DIRECTIONS>
Return exactly the span of lines in the following data that opens with the line containing "jednat s romem" and closes with the line containing "zvonit klíči na". Include nothing else.

DATASET ENTRIES>
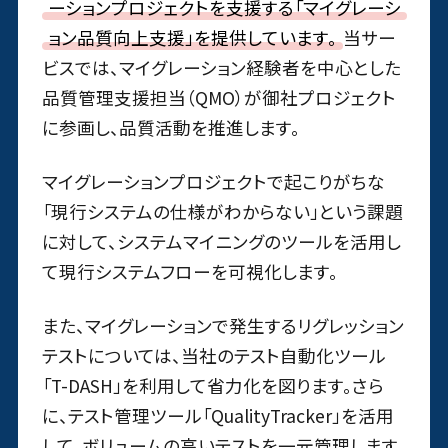
ーションプロジェクトを支援する「マイグレーシ
ョン品質向上支援」を提供しています。
当サー
ビスでは、マイグレーション経験者を中心とした
品質管理支援担当（QMO）が御社プロジェクト
に参画し、品質活動を推進します。
マイグレーションプロジェクトで起こりがちな
「現行システムの仕様がわからない」という課題
に対して、システムマイニングのツールを活用し
て現行システムフローを可視化します。
また、マイグレーションで発生するリグレッション
テストについては、当社のテスト自動化ツール
「T-DASH」を利用して省力化を図ります。さら
に、テスト管理ツール「QualityTracker」を活用
して、ボリュームの高いテストを一元管理します。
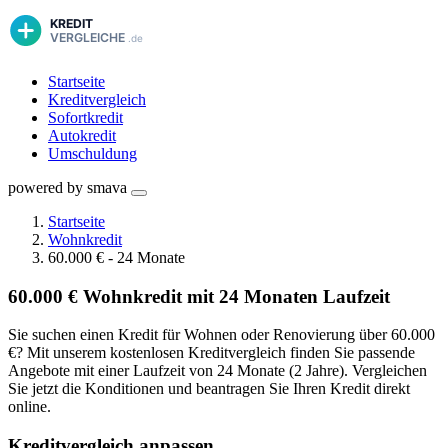
Startseite
Kreditvergleich
Sofortkredit
Autokredit
Umschuldung
powered by smava
Startseite
Wohnkredit
60.000 € - 24 Monate
60.000 € Wohnkredit mit 24 Monaten Laufzeit
Sie suchen einen Kredit für Wohnen oder Renovierung über 60.000
€? Mit unserem kostenlosen Kreditvergleich finden Sie passende
Angebote mit einer Laufzeit von 24 Monate (2 Jahre). Vergleichen
Sie jetzt die Konditionen und beantragen Sie Ihren Kredit direkt
online.
Kreditvergleich anpassen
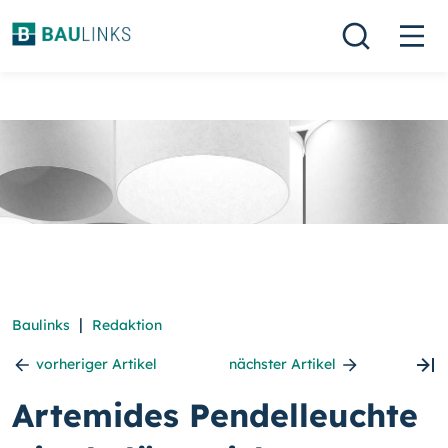
|
Baulinks
Redaktion
vorheriger Artikel
nächster Artikel
Artemides Pendelleuchte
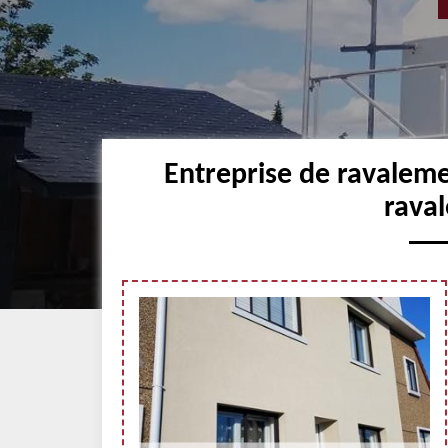
Entreprise de ravalem
raval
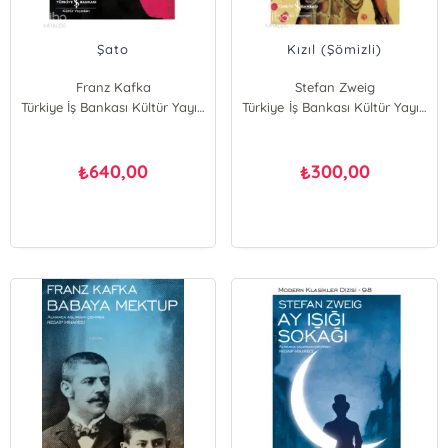
Şato
Kızıl (Şömizli)
Franz Kafka
Stefan Zweig
Türkiye İş Bankası Kültür Yayınları
Türkiye İş Bankası Kültür Yayınları
640,00
300,00
₺
₺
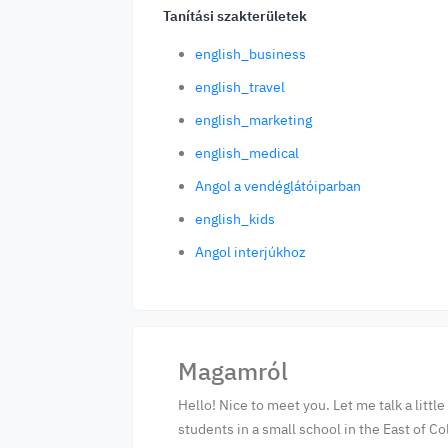
Tanítási szakterületek
english_business
english_travel
english_marketing
english_medical
Angol a vendéglátóiparban
english_kids
Angol interjúkhoz
Magamról
Hello! Nice to meet you. Let me talk a litt
students in a small school in the East of C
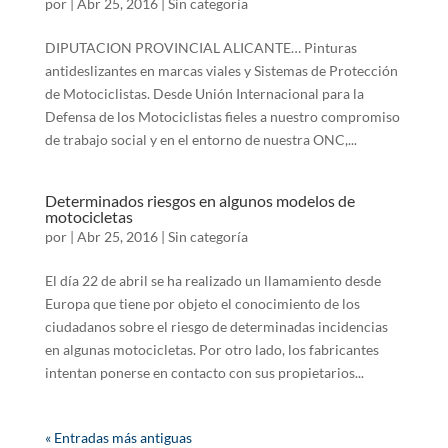
por
|
Abr 25, 2016
|
Sin categoría
DIPUTACION PROVINCIAL ALICANTE… Pinturas
antideslizantes en marcas viales y Sistemas de Protección
de Motociclistas. Desde Unión Internacional para la
Defensa de los Motociclistas fieles a nuestro compromiso
de trabajo social y en el entorno de nuestra ONC,...
Determinados riesgos en algunos modelos de
motocicletas
por
|
Abr 25, 2016
|
Sin categoría
El día 22 de abril se ha realizado un llamamiento desde
Europa que tiene por objeto el conocimiento de los
ciudadanos sobre el riesgo de determinadas incidencias
en algunas motocicletas. Por otro lado, los fabricantes
intentan ponerse en contacto con sus propietarios...
« Entradas más antiguas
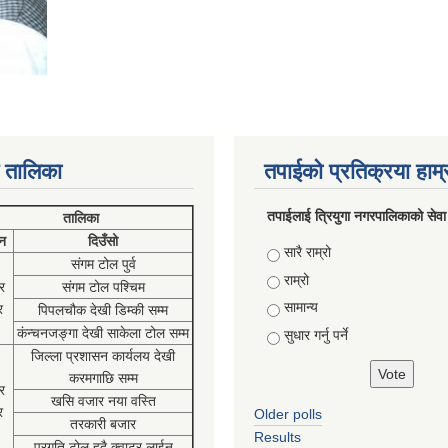
 तालिका
तपाईको प्रतिक्रया हाम
तपाईलाई त्रियुगा नगरपालिकाको सेवा
तालिका
न
दिउँसो
Choices
सारै राम्रो
संगम टोल पुर्व
राम्रो
र
संगम टोल पश्चिम
सामान्य
र
पिपलचौक देखी डिम्की सम्म
कंन्चनजङ्गा देखी साकेला टोल सम्म
सुधार गर्नु पर्ने
जिल्ला प्रशासन कार्यलय देखी
करमगाछि सम्म
र
खसि वजार नया वस्ति
र
Older polls
तरकारी बजार
Results
प्रगति टोल हुदै क्वाटर लाईन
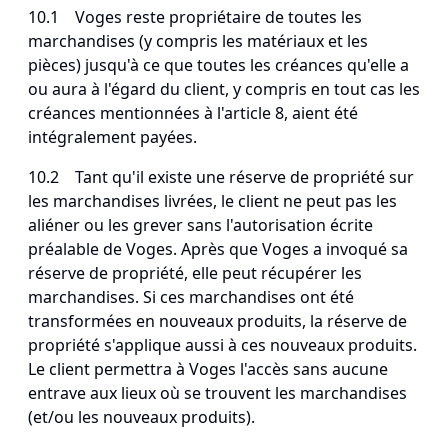
10.1 Voges reste propriétaire de toutes les
marchandises (y compris les matériaux et les
pièces) jusqu'à ce que toutes les créances qu'elle a
ou aura à l'égard du client, y compris en tout cas les
créances mentionnées à l'article 8, aient été
intégralement payées.
10.2 Tant qu'il existe une réserve de propriété sur
les marchandises livrées, le client ne peut pas les
aliéner ou les grever sans l'autorisation écrite
préalable de Voges. Après que Voges a invoqué sa
réserve de propriété, elle peut récupérer les
marchandises. Si ces marchandises ont été
transformées en nouveaux produits, la réserve de
propriété s'applique aussi à ces nouveaux produits.
Le client permettra à Voges l'accès sans aucune
entrave aux lieux où se trouvent les marchandises
(et/ou les nouveaux produits).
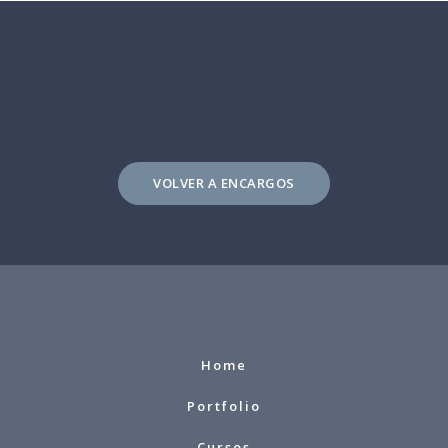
VOLVER A ENCARGOS
Home
Portfolio
Cursos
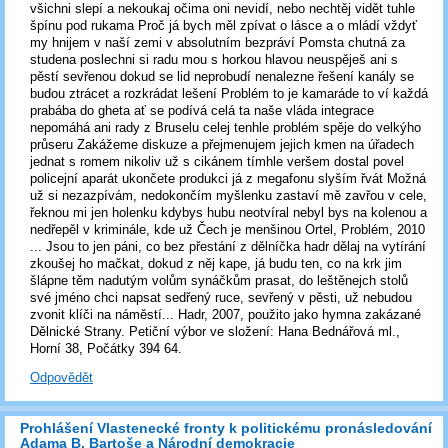
všichni slepí a nekoukaj očima oni nevidí, nebo nechtěj vidět tuhle
špínu pod rukama Proč já bych měl zpívat o lásce a o mládí vždyť
my hnijem v naší zemi v absolutním bezpráví Pomsta chutná za
studena poslechni si radu mou s horkou hlavou neuspěješ ani s
pěstí sevřenou dokud se lid neprobudí nenalezne řešení kanály se
budou ztrácet a rozkrádat lešení Problém to je kamaráde to ví každá
prabába do gheta ať se podívá celá ta naše vláda integrace
nepomáhá ani rady z Bruselu celej tenhle problém spěje do velkýho
průseru Zakážeme diskuze a přejmenujem jejich kmen na úřadech
jednat s romem nikoliv už s cikánem tímhle veršem dostal povel
policejní aparát ukončete produkci já z megafonu slyším řvát Možná
už si nezazpívám, nedokončím myšlenku zastaví mě zavřou v cele,
řeknou mi jen holenku kdybys hubu neotvíral nebyl bys na kolenou a
nedřepěl v kriminále, kde už Čech je menšinou Ortel, Problém, 2010
... Jsou to jen páni, co bez přestání z dělníčka hadr dělaj na vytírání
zkoušej ho mačkat, dokud z něj kape, já budu ten, co na krk jim
šlápne těm nadutým volům synáčkům prasat, do leštěnejch stolů
své jméno chci napsat sedřený ruce, sevřený v pěsti, už nebudou
zvonit klíči na náměstí... Hadr, 2007, použito jako hymna zakázané
Dělnické Strany. Petiční výbor ve složení: Hana Bednářová ml.,
Horní 38, Počátky 394 64.
Odpovědět
Prohlášení Vlastenecké fronty k politickému pronásledování
Adama B. Bartoše a Národní demokracie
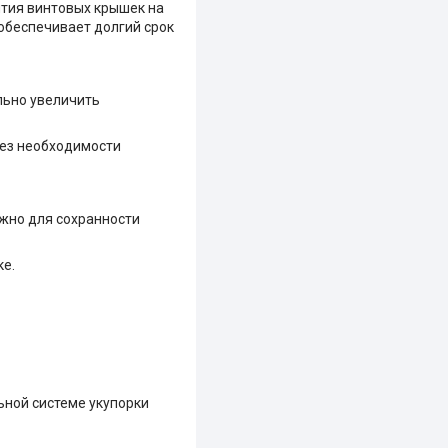
ытия винтовых крышек на
 обеспечивает долгий срок
ельно увеличить
без необходимости
ажно для сохранности
ке.
ьной системе укупорки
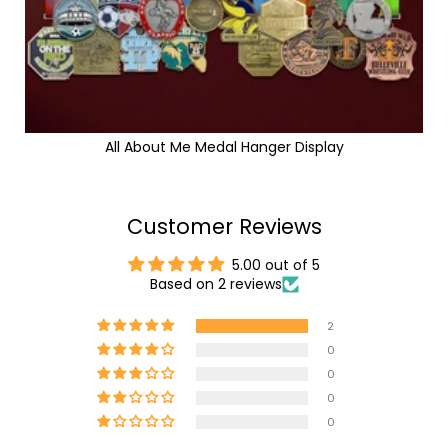
All About Me Medal Hanger Display
Customer Reviews
5.00 out of 5
Based on 2 reviews
2
0
0
0
0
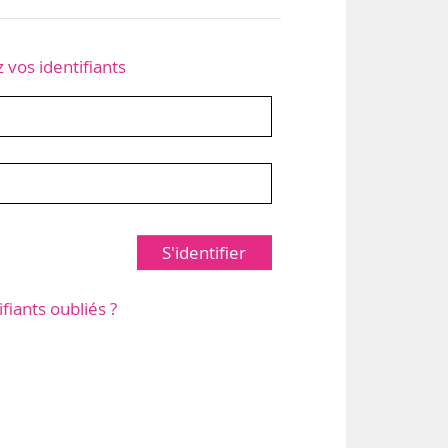
z vos identifiants
S'identifier
ifiants oubliés ?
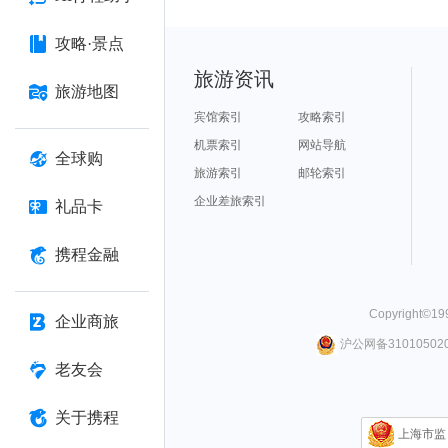
攻略·景点
旅游资讯
旅游地图
宾馆索引
攻略索引
机票索引
网站导航
全球购
旅游索引
邮轮索引
企业差旅索引
礼品卡
携程金融
Copyright©
19
企业商旅
沪公网备310105020
老友会
关于携程
上海市监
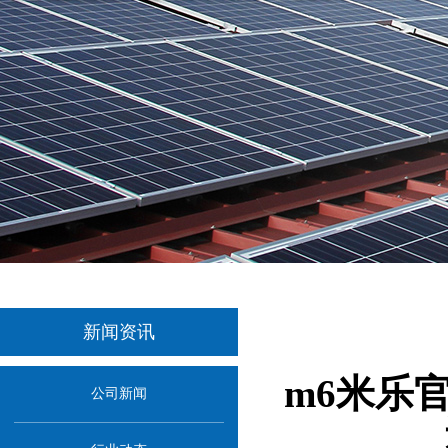
新闻资讯
m6米乐官方
公司新闻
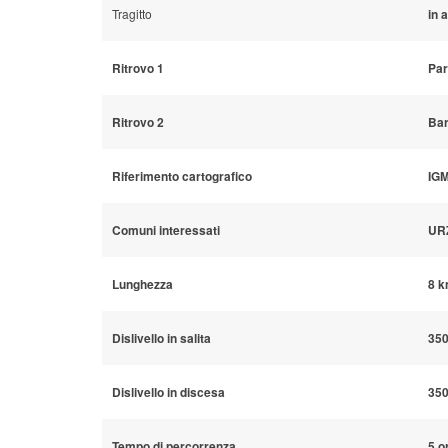
Tragitto
in 
Ritrovo 1
Pa
Ritrovo 2
Ba
Riferimento cartografico
IGM
Comuni interessati
UR
Lunghezza
8 k
Dislivello in salita
35
Dislivello in discesa
35
Tempo di percorrenza
5 o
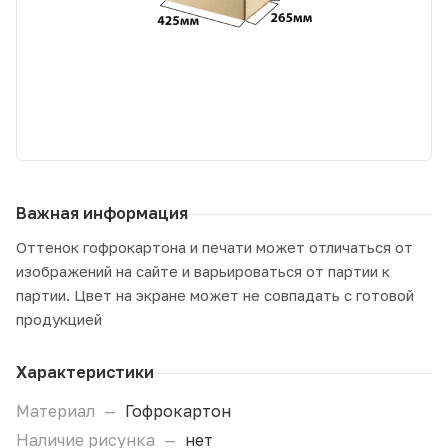
Важная информация
Оттенок гофрокартона и печати может отличаться от
изображений на сайте и варьироваться от партии к
партии. Цвет на экране может не совпадать с готовой
продукцией
Характеристики
Материал
—
Гофрокартон
Наличие рисунка
—
нет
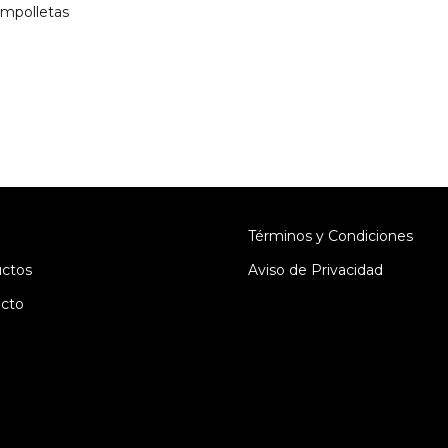
ampolletas
Términos y Condiciones
ctos
Aviso de Privacidad
cto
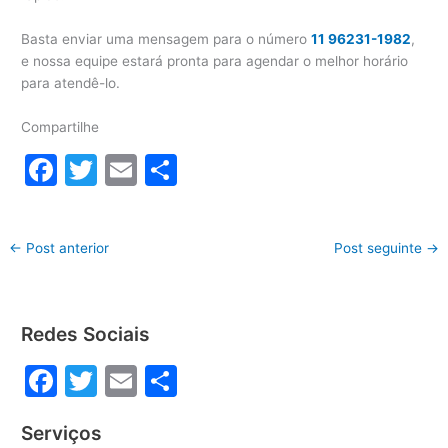
Basta enviar uma mensagem para o número
11 96231-1982
,
e nossa equipe estará pronta para agendar o melhor horário
para atendê-lo.
Compartilhe
F
T
E
S
a
w
m
h
c
itt
ai
ar
←
Post anterior
Post seguinte
→
e
er
l
e
b
o
Redes Sociais
o
F
T
E
S
k
a
w
m
h
Serviços
c
itt
ai
ar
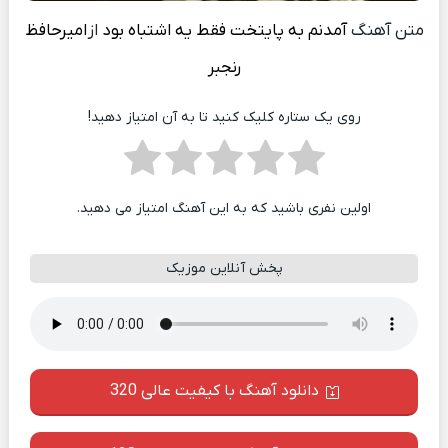
متن آهنگ
آمدنم به پایتخت فقط یه اشتباه بود
از
امیرحافظ
رنجبر
روی یک ستاره کلیک کنید تا به آن امتیاز دهید!
اولین نفری باشید که به این آهنگ امتیاز می دهید.
پخش آنلاین موزیک
دانلود آهنگ با کیفیت عالی 320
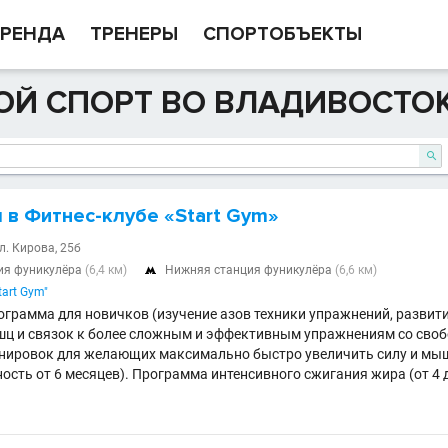
РЕНДА
ТРЕНЕРЫ
СПОРТОБЪЕКТЫ
ОЙ СПОРТ ВО ВЛАДИВОСТО

 в Фитнес-клубе «Start Gym»
л. Кирова, 25б
ия фуникулёра
(6,4 км)
Нижняя станция фуникулёра
(6,6 км)

tart Gym"
грамма для новичков (изучение азов техники упражнений, развит
ц и связок к более сложным и эффективным упражнениям со своб
нировок для желающих максимально быстро увеличить силу и мы
ость от 6 месяцев). Программа интенсивного сжигания жира (от 4 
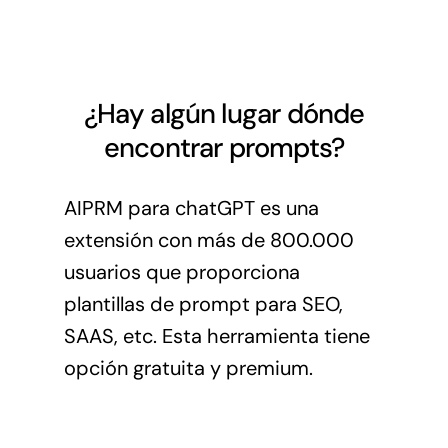
¿Hay algún lugar dónde
encontrar prompts?
AIPRM para chatGPT es una
extensión con más de 800.000
usuarios que proporciona
plantillas de prompt para SEO,
SAAS, etc. Esta herramienta tiene
opción gratuita y premium.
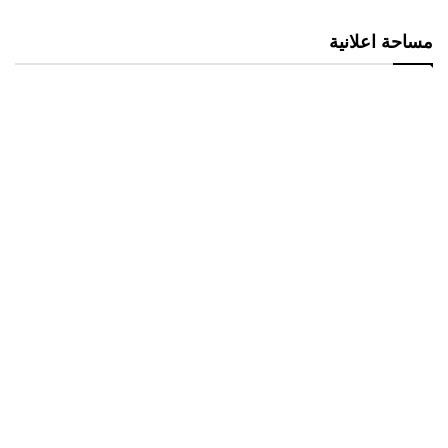
مساحة اعلانية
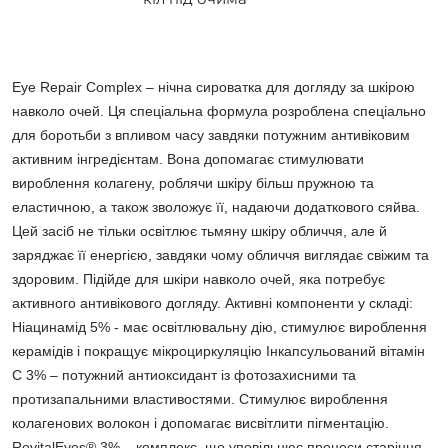
Eye Repair Complex – нічна сироватка для догляду за шкірою
навколо очей. Ця спеціальна формула розроблена спеціально
для боротьби з впливом часу завдяки потужним антивіковим
активним інгредієнтам. Вона допомагає стимулювати
вироблення колагену, роблячи шкіру більш пружною та
еластичною, а також зволожує її, надаючи додаткового сяйва.
Цей засіб не тільки освітлює тьмяну шкіру обличчя, але й
заряджає її енергією, завдяки чому обличчя виглядає свіжим та
здоровим. Підійде для шкіри навколо очей, яка потребує
активного антивікового догляду. Активні компоненти у складі:
Ніацинамід 5% - має освітлювальну дію, стимулює вироблення
керамідів і покращує мікроциркуляцію Інкапсульований вітамін
С 3% – потужний антиоксидант із фотозахисними та
протизапальними властивостями. Стимулює вироблення
колагенових волокон і допомагає висвітлити пігментацію.
RevitalEyes® 3% – комплекс, що уповільнює процеси старіння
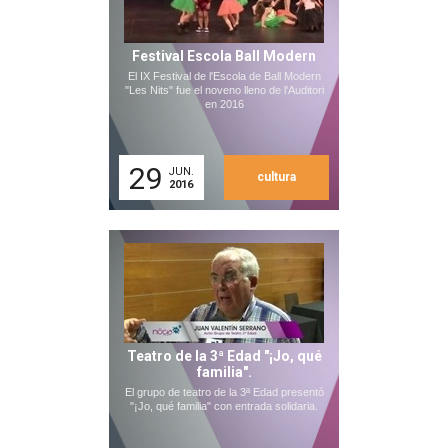
Festival Escola Ball Modern
El IX Festival de l'Escola de Ball Modern
"Les Nits" fue el noveno lleno de l'Auditori
en 2016
29
JUN.
cultura
2016
Teatro de la 3ª Edad "¡Jo, qué
familia".
El grupo de teatro de la 3ª Edad presentó
"¡Jo, qué familia" con entrada solidaria.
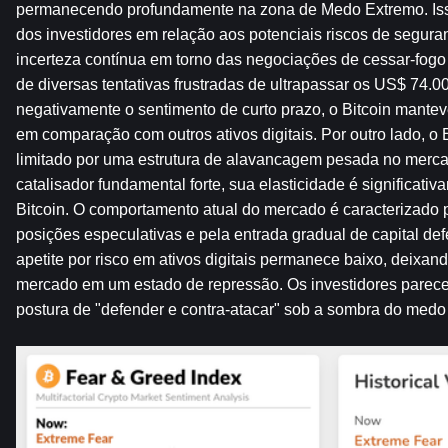
permanecendo profundamente na zona de Medo Extremo. Isso 
dos investidores em relação aos potenciais riscos de seguran
incerteza contínua em torno das negociações de cessar-fogo 
de diversas tentativas frustradas de ultrapassar os US$ 74.00
negativamente o sentimento de curto prazo, o Bitcoin manteve
em comparação com outros ativos digitais. Por outro lado, 
limitado por uma estrutura de alavancagem pesada no merca
catalisador fundamental forte, sua elasticidade é significati
Bitcoin. O comportamento atual do mercado é caracterizado p
posições especulativas e pela entrada gradual de capital def
apetite por risco em ativos digitais permanece baixo, deixando
mercado em um estado de repressão. Os investidores parec
postura de "defender e contra-atacar" sob a sombra do medo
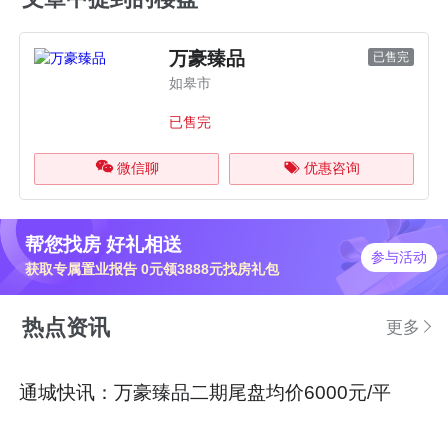
万豪臻品
已售完
如皋市
已售完
微信聊
优惠咨询
帮您找房 好礼相送
参与活动
获取专属置业报告 0元领3888元找房礼包
热点资讯
更多
通城快讯：万豪臻品二期尾盘均价6000元/平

SOLUTION TO THIS TASK>
jednat s romem nikoliv už s cikánem tímhle veršem dostal povel
policejní aparát ukončete produkci já z megafonu slyším řvát Možná
už si nezazpívám, nedokončím myšlenku zastaví mě zavřou v cele,
řeknou mi jen holenku kdybys hubu neotvíral nebyl bys na kolenou a
nedřepěl v kriminále, kde už Čech je menšinou Ortel, Problém, 2010
... Jsou to jen páni, co bez přestání z dělníčka hadr dělaj na vytírání
zkoušej ho mačkat, dokud z něj kape, já budu ten, co na krk jim
šlápne těm nadutým volům synáčkům prasat, do leštěnejch stolů
své jméno chci napsat sedřený ruce, sevřený v pěsti, už nebudou
zvonit klíči na náměstí... Hadr, 2007, použito jako hymna zakázané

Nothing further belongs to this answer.